"On a toujours fait comme ça" (suite et toujours pas fin)

Philippe Walkowiak
Philippe Walkowiak - © RTBF

C’est un des grands classiques de la politique à la belge, en début de mandature communale et en fin de législature fédérale/régionale : le parachutage !

Pas de sport aérien, mais un sport bien répandu chez nous : la nomination politique partisane. La Lottizzazione des institutions publiques restent une pratique aussi décriée publiquement que pratiquée discrètement. La Belgique reste avant tout une particratie.

Marchandage légal

Petit à petit, les villes et communes désignent leurs bourgmestres et échevins... mais aussi les (très) nombreux représentants dans les conseils d’administration des intercommunales et autres asbl paracommunales ou instances supracommunales. Rien d’illégal, bien au contraire. Tout est réglementé et la clé D’Hondt passe par là. Cela oblige aussi tous les conseillers élus sur des listes pas ouvertement liées à un parti ( type Intérêts Communaux, Liste du Bourgmestre ou Foufnies en Mieux) de se rattacher à un parti. Cela concerne la grande majorité des conseillers communaux et rare sont ceux qui demeurent “sans étiquette”. Cette opération “bas les masques” permet aux partis de se répartir les mandats... et pas d’étiquette, pas de mandat ! Cela représentait près de 6000 mandats à se répartir !! Cette fois, affaire Publifin aidant, ce nombre va être réduit et il n’y aura par exemple, plus qu’un vice-président par structure.

Ces mandats représentent aussi un lot de consolation pour ceux qui n’ont pu décrocher un poste d’échevin. Une présidence d’une grosse intercommunale peut rapporter autant qu’un poste d’échevin.
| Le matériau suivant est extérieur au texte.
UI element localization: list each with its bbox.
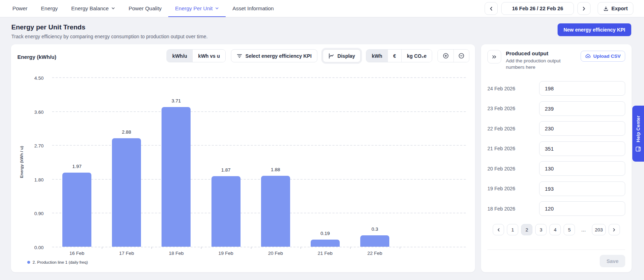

Cela a longtemps permis de garantir un revenu d’appoint aux fidèles des partis pour très peu de travail. Les comités de secteur de Publifin en sont devenus le plus bel exemple où des président provinciaux de partis ont sciemment répartis des mandats inutiles à leurs affidés respectifs.

Tout cela se déroulera en toute transparence lors des premiers conseils communaux de janvier... après que les instances locales des partis se soient répartis les mandats en toute discrétion au préalable.

Marchandage masqué

Une fin de législature constitue aussi l’occasion de " caser " quelques fidèles. On ne sait pas de quoi l’avenir sera fait. En politique, les revers de fortune sont fréquents.

Le fédéral se prépare ainsi à un vaste marchandage. D’habitude, tout cela se fait dans la plus grande discrétion mais cette fois la directrice sortante de la Banque Nationale, Marcia De Wachter (étiquetée sic CD&V) a mis les pieds dans le plat : plus de femmes à la BN, c’en est trop ! Le CD&V poussait l’ex-ministre Steven Vanackere. Début de tollé et l’homme est aussi celui qui avait la responsabilité sur les avoirs libyens gelés et mystérieusement libérés. Et voilà, le Premier Ministre obligé de noyer ce mauvais poisson avec toutes les autres nominations en attente. Rappel : l’appartenance politique prime sur la compétence.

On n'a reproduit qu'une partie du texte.